• Kate Clarke

Pictures and Paintings

Updated: Jan 4

It's an odd expression, isn't it, to 'get over' someone.

I don't really know what it means. Do you get over a beautiful view, a great painting, a city you love, losing a vital organ? There are characters in books I can still cry for if I think about them for too long. I suppose the thing about the city, the view and the painting is that they are likely to be here long after we are gone. And so will dear, delicate, feckless Pip.

When I go to the beach now I'm not just going there for me, I'm going there for Terry, too. And I'm still talking out loud to him all the time. I have no idea when this behaviour begins to be crazy.
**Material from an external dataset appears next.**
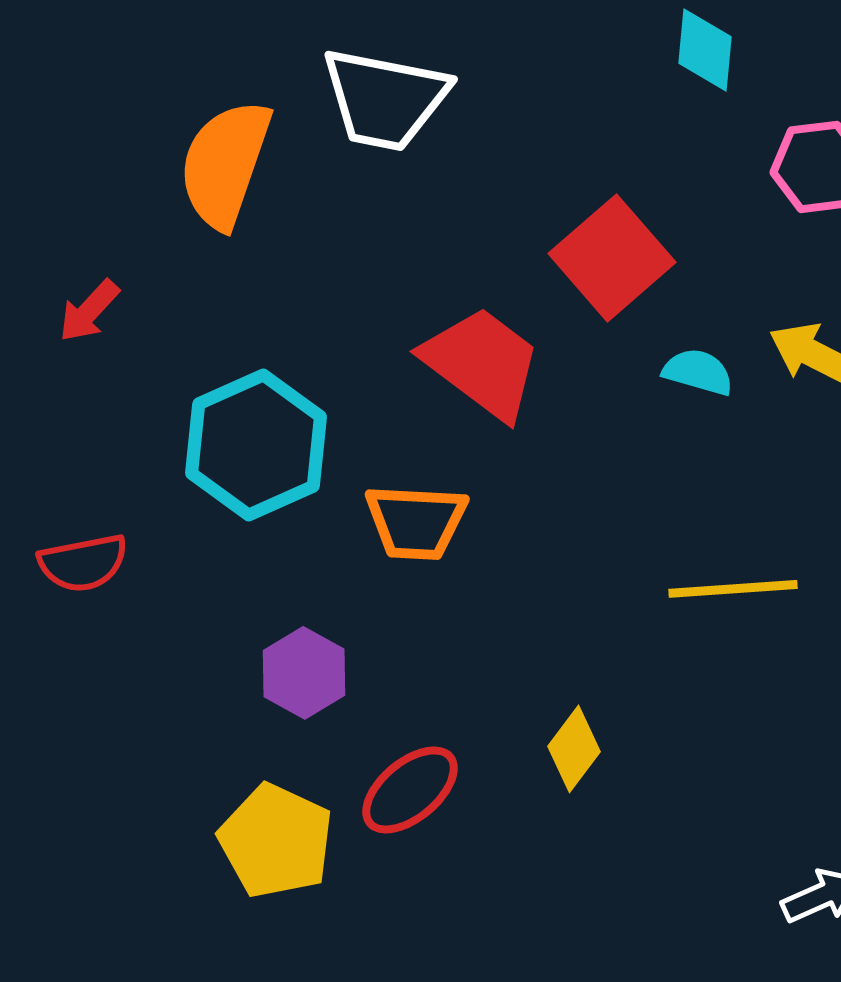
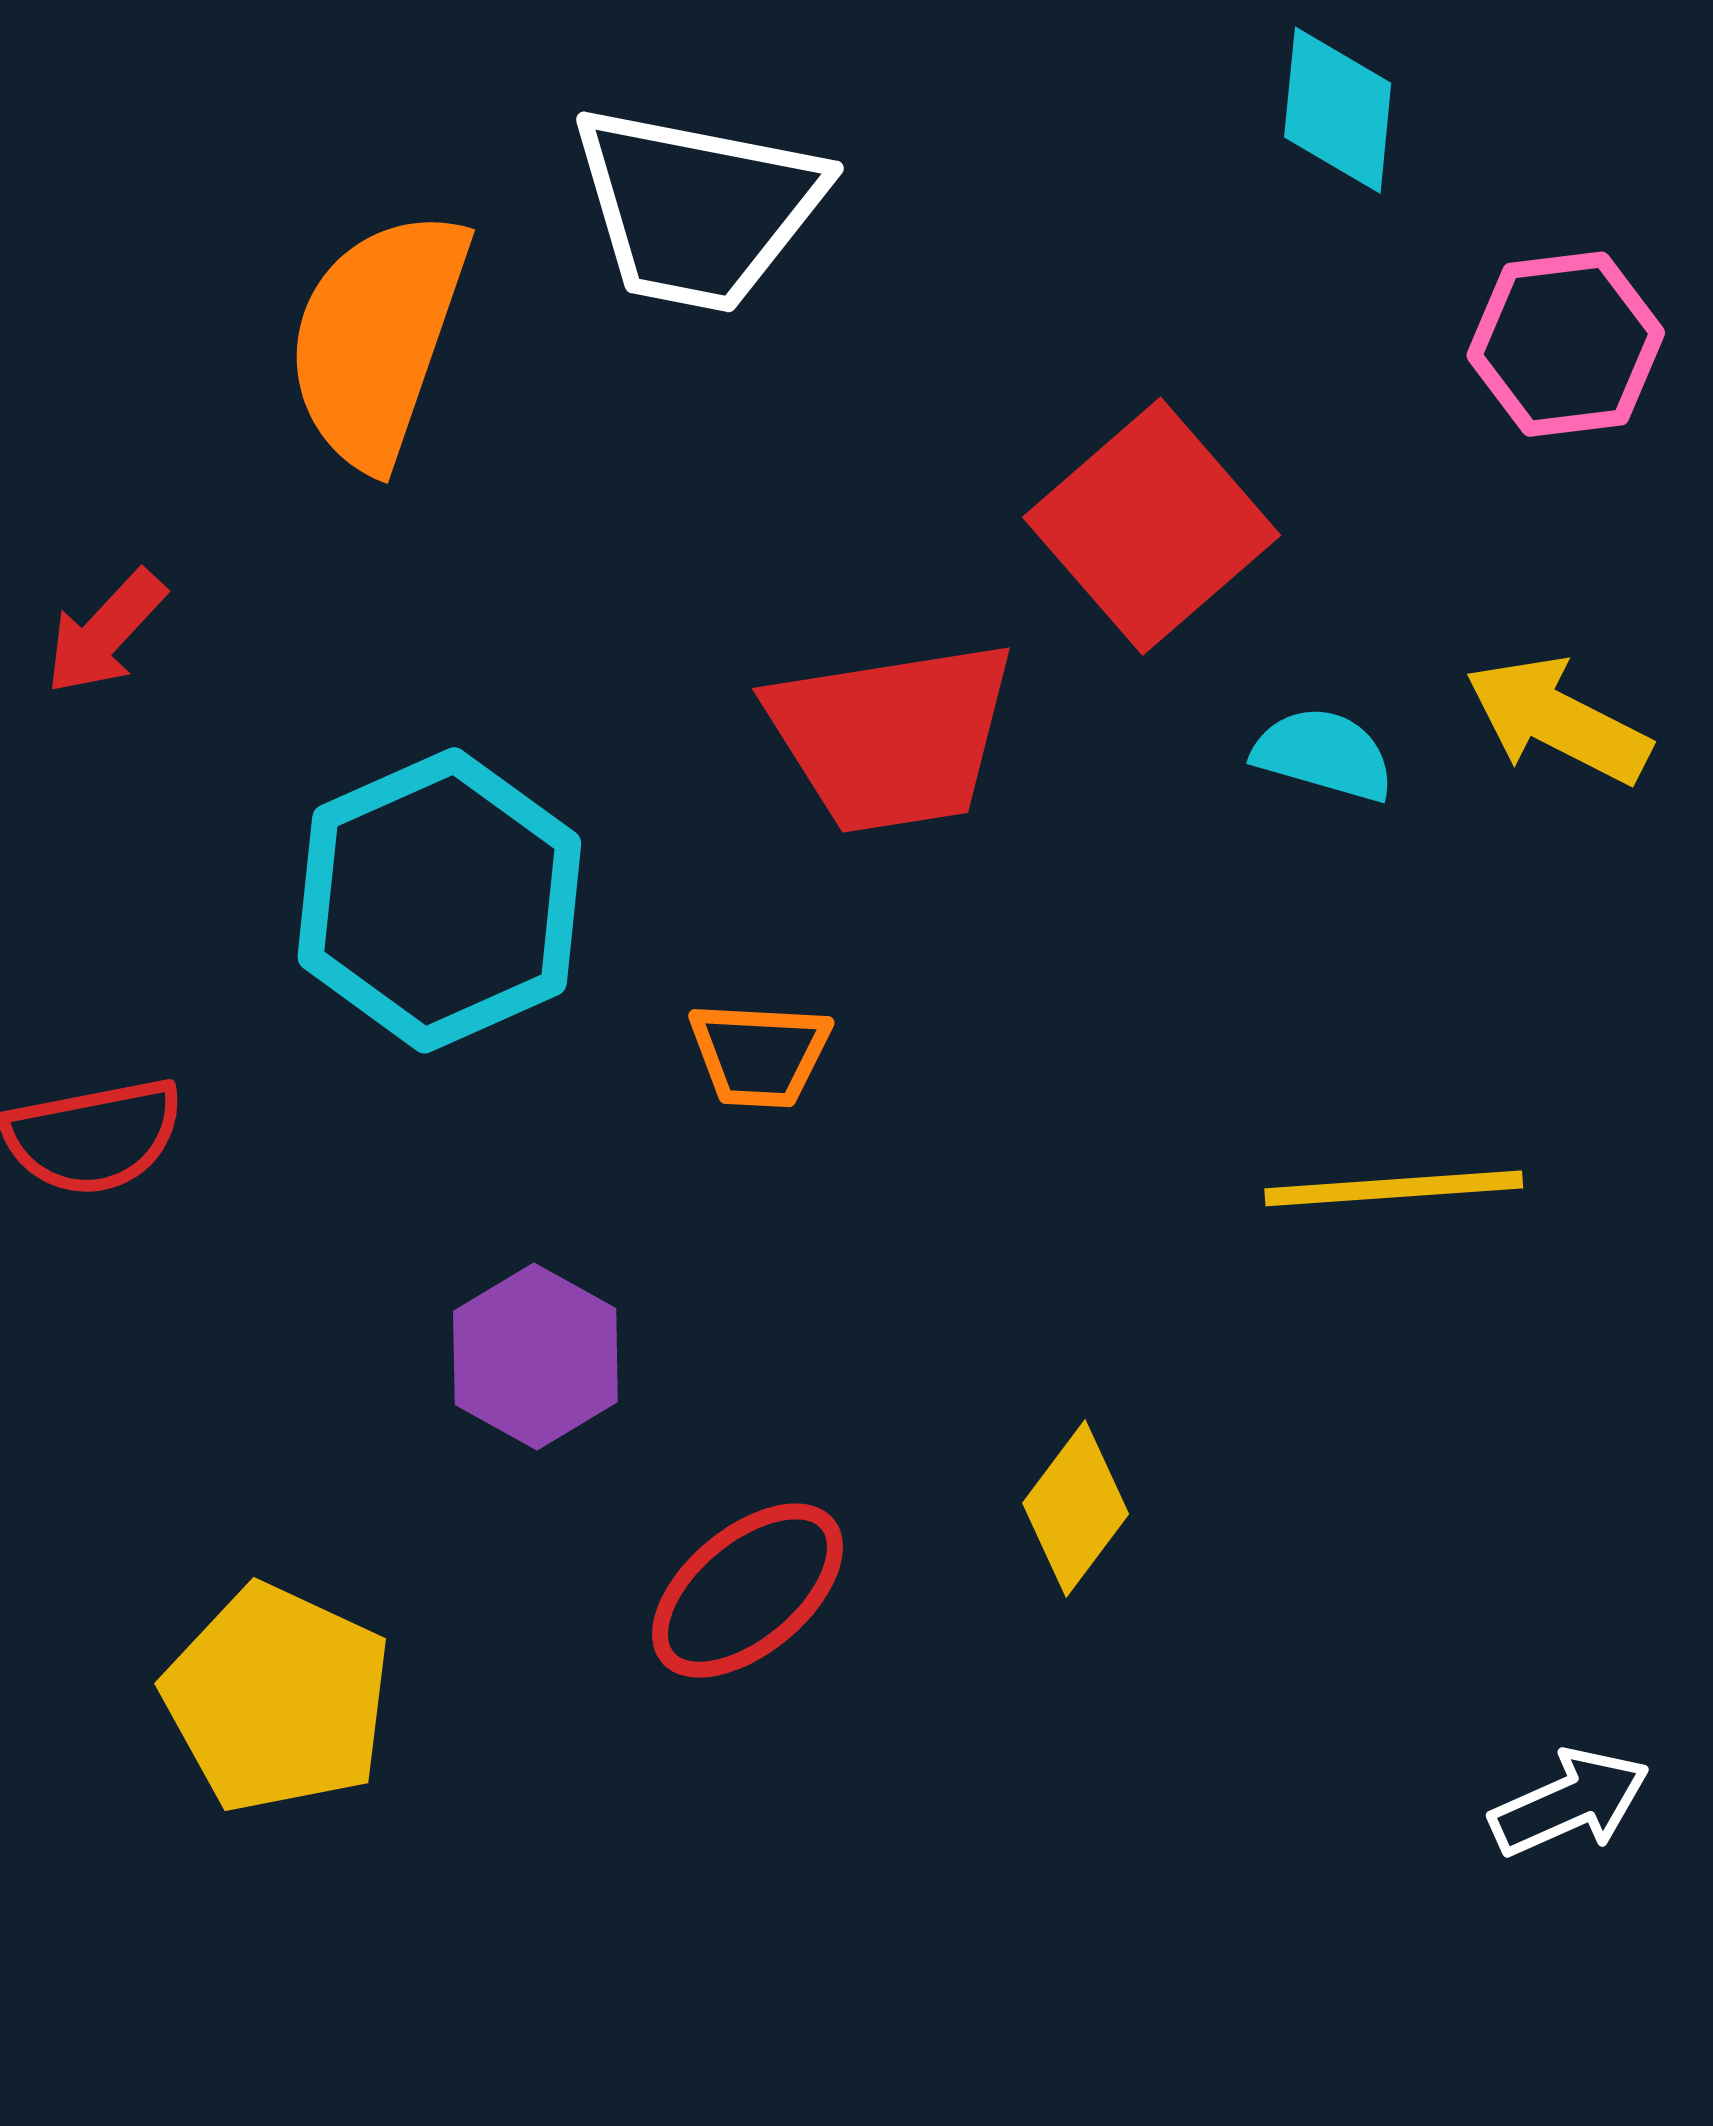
red trapezoid: (482, 363) -> (892, 736), turned 134
orange trapezoid: (416, 522) -> (760, 1054), size x0.7
yellow pentagon: (276, 841) -> (277, 1699), moved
He used to do it - have conversations in his head with people he had loved and lost if we went to places they had been. He would go quiet and adopt a certain deeply-focused look and a steady step that I recognised. Terry was good at honouring people he loved, and he passed their stories on for safe-keeping. That's why some people really keyed into The Shelly River, and into his dad's stories on that album, I think. People's stories never lost their weight, for him, simply because time had elapsed and generations had come and gone.

It wasn't just family. Goodness knows Terry still talked with grief about the day Eddie Cochran died. Terry was 13 when it happened and his mother hid the morning tabloid so he wouldn't see the headlines before she could sit him down and break the news gently. Terry still talked of and wrote about Mario Fiore, too, his school friend from St James' Primary, who drowned at seven years old. The two of them collected and swapped picture-cards of film stars from bubble gum packs and cigarette cartons. I found a tin of these in the loft a while ago and wondered if they had passed through Mario's hands as well as Terry's. I do know Terry was adamant about keeping them, decades down the line.

I realise I have been rattling around in my own head for the past eight months, but I'm becoming a little obsessed with the knowledge that one day the photograph in the family album (do people still have those?) that nobody can identify or can quite put a name to will be a photograph of me - of all of us.